I woke up again a little later. I was in a room with Abaddon and Horus. They were sitting around watching a basketball game.

We had won: the tyranids had left Earth. Earth had learned of the existence of aliens and stopped them. The space marines were a real thing, with the teenage Roubute Guilliman, aka Robbie G, as one of their leaders. They were tasked with protecting a very young Earth from whatever alien forces may cause trouble for Earth and its people. Celestine, Abaddon, and everyone got a thank you from the new leader of the space marines: the Emperor.

"Hey," I said to Horus and Abaddon.

"Hey," Horus said. "Good job fighting out there. You really did great. The tyranids left. They stopped bothering us. They won't be a problem for us any longer."
"Great," I said. "We won a war."

"Yeah," Abaddon said. "Good job, us."

"I learned nothing," I said. "No life lesson."

"Smart," Horus said. "We learn nothing from endless war, only learning from the small moments of peace in between the terrible wars. Did you know that we are being treated by a daemon? A vampire? A wonderful one? Her name is Elena Gilbert. Marvelous."

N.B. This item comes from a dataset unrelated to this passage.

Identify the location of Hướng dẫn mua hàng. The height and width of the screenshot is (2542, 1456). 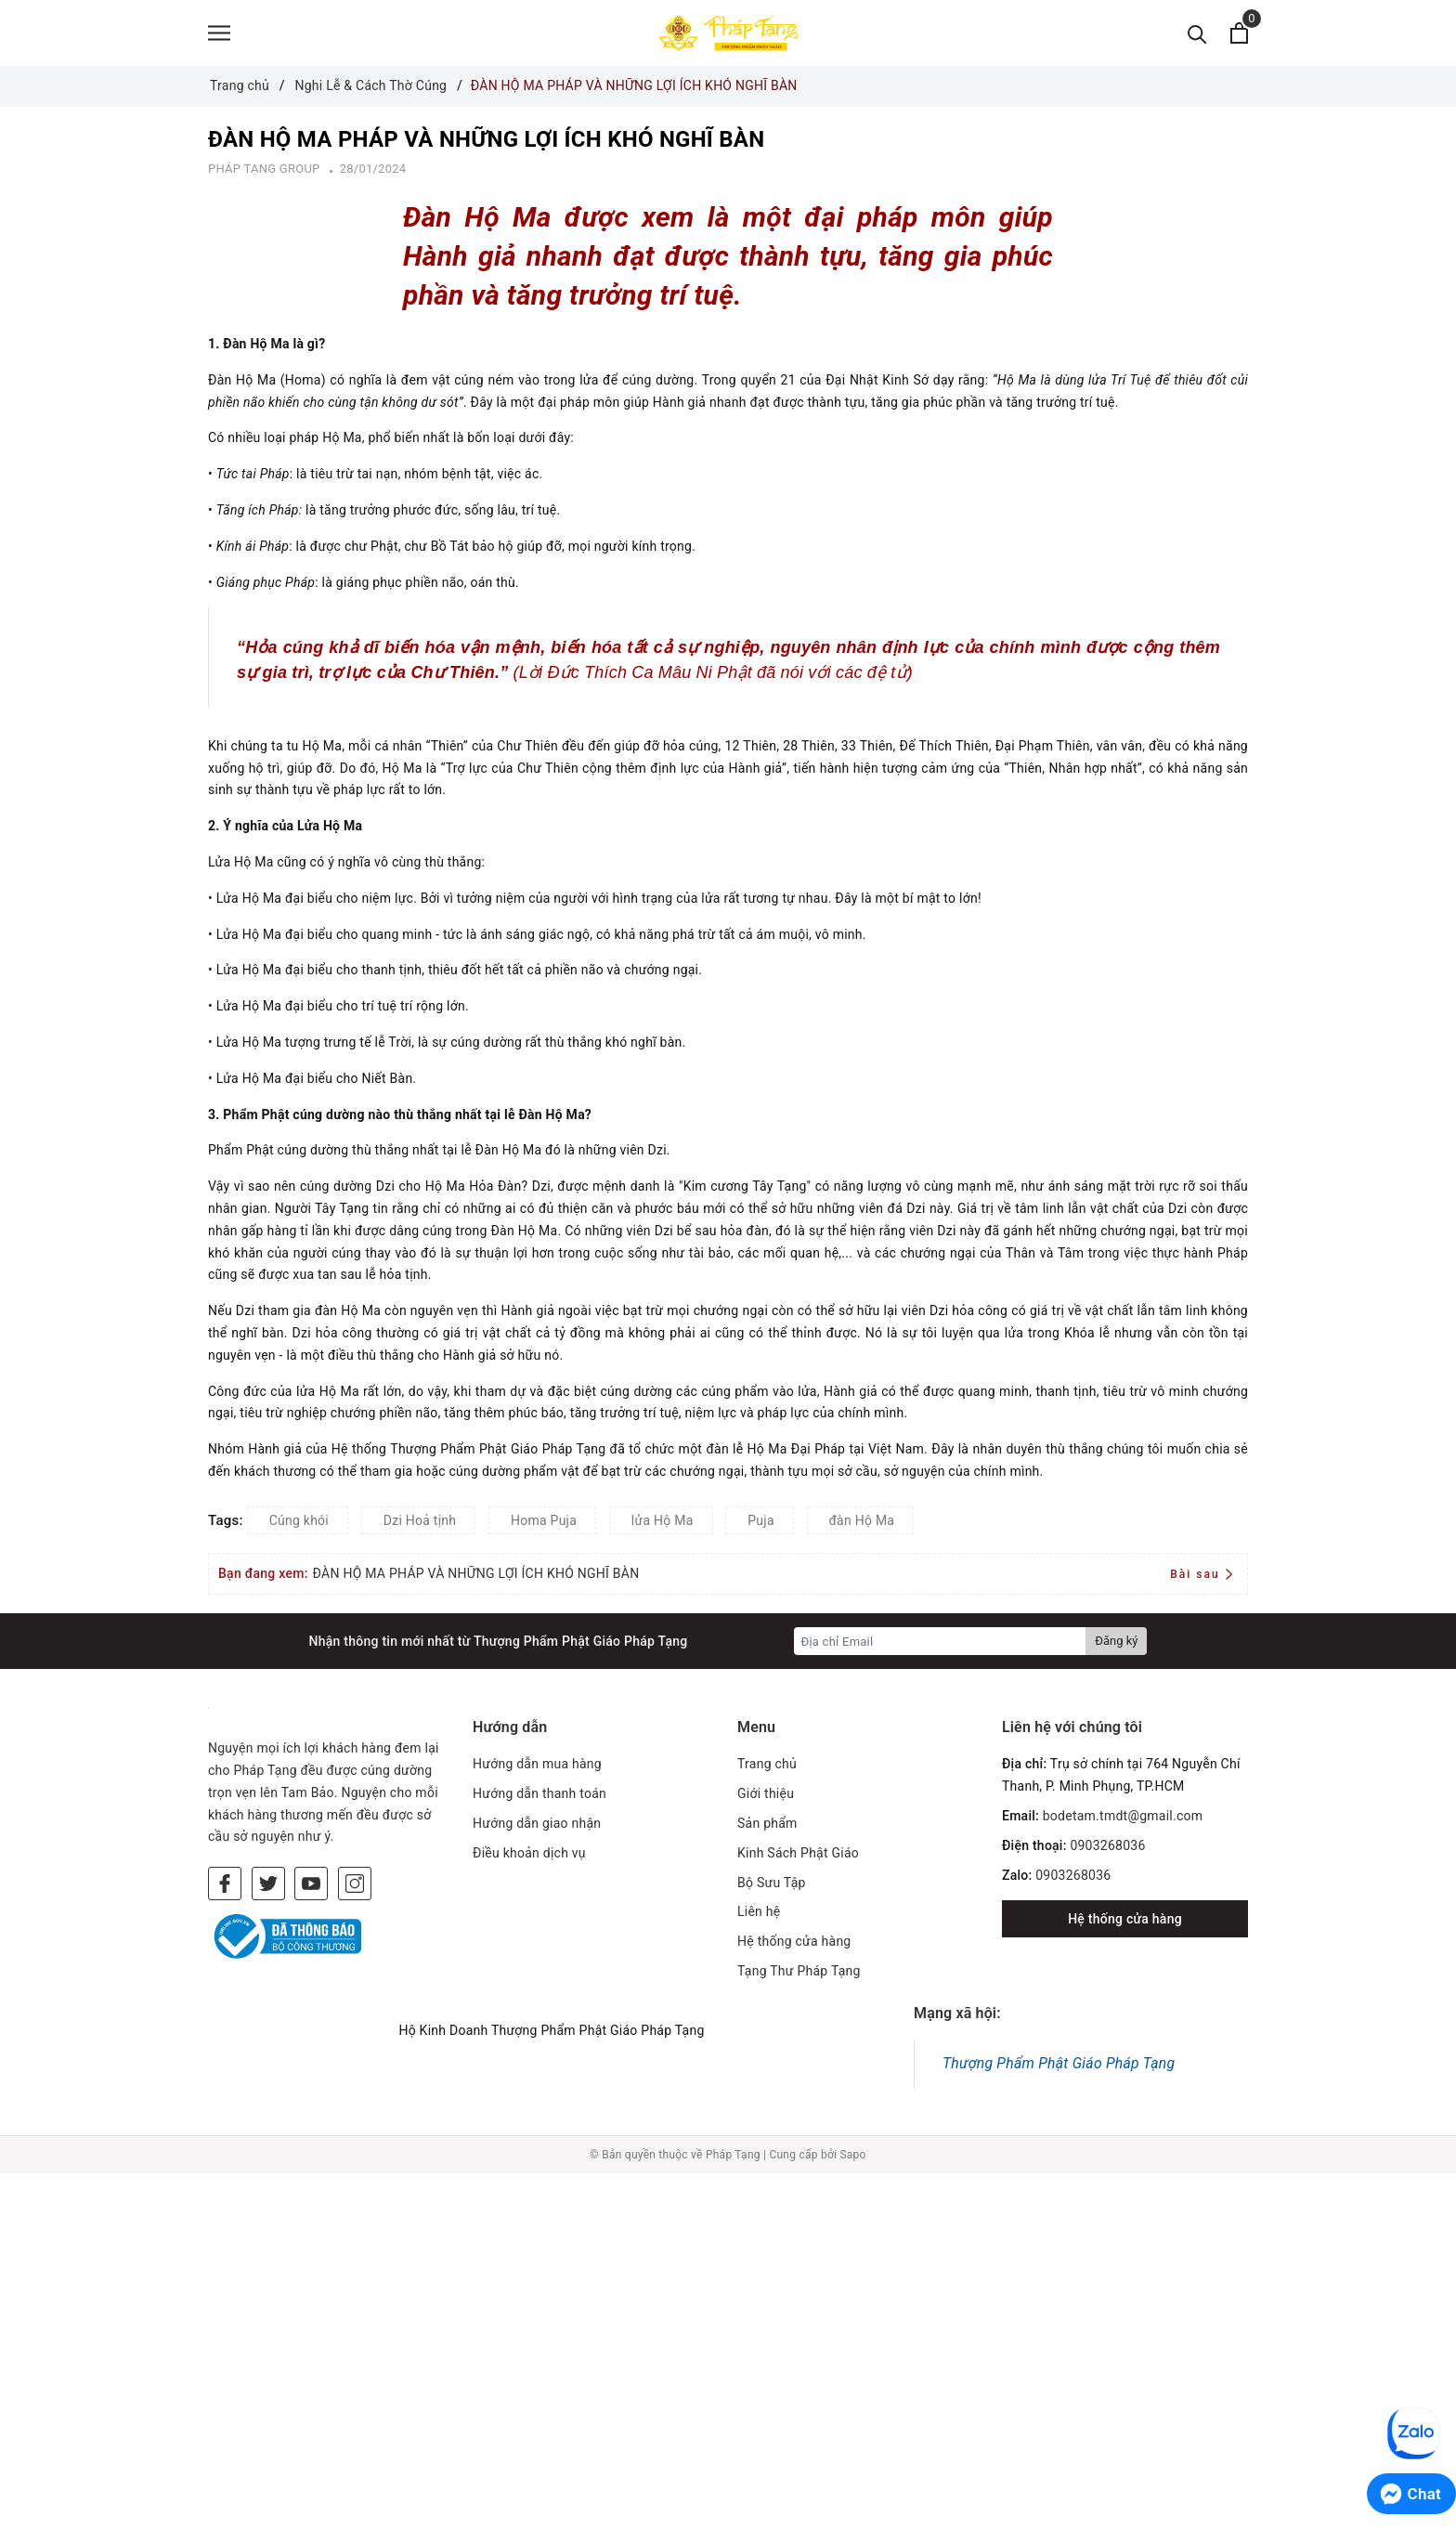 (537, 1768).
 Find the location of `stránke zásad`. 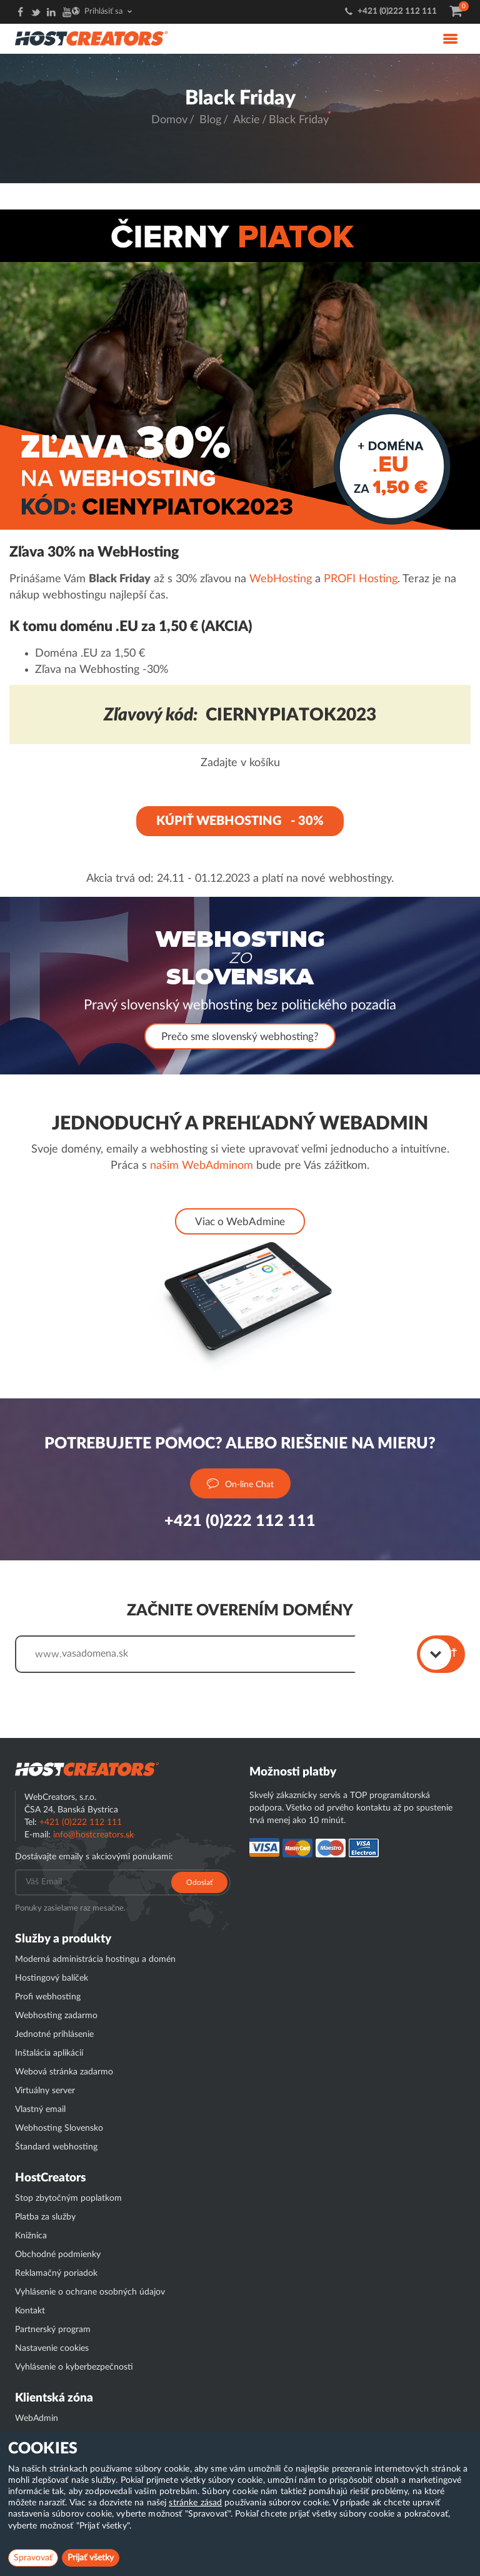 stránke zásad is located at coordinates (195, 2502).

"What are you saying?" I asked.

"We should fight the Emperor," Horus said. "The three of us. We should attack him. He wants to take over for the humans. We want the daemons to have an area, the orks to have an area, the elves to have an area, and so on. The emperor, he wants everything. We need to stop him."

"I get the feeling that this will end poorly," I said. "But I'm in."

"Me, too," Abaddon said. "You're right. We should stop him. Where is the Emperor, anyway? Wasn't he kidnapped by the genestealer cult?"
"Just got rescued, considered a great hero for not breaking and doing time in a cell, just water, no bread, basically starved for a month and a half. He used psychic power to stay alive, feeding off his own cells, desperately hungry, not caving," Horus said.

"A worthy opponent," I said. "Sounds good."

We sat there, in the hospital, talking about life, planning for the future, and getting better. We wanted to do something special with our lives. We wanted to start a heresy.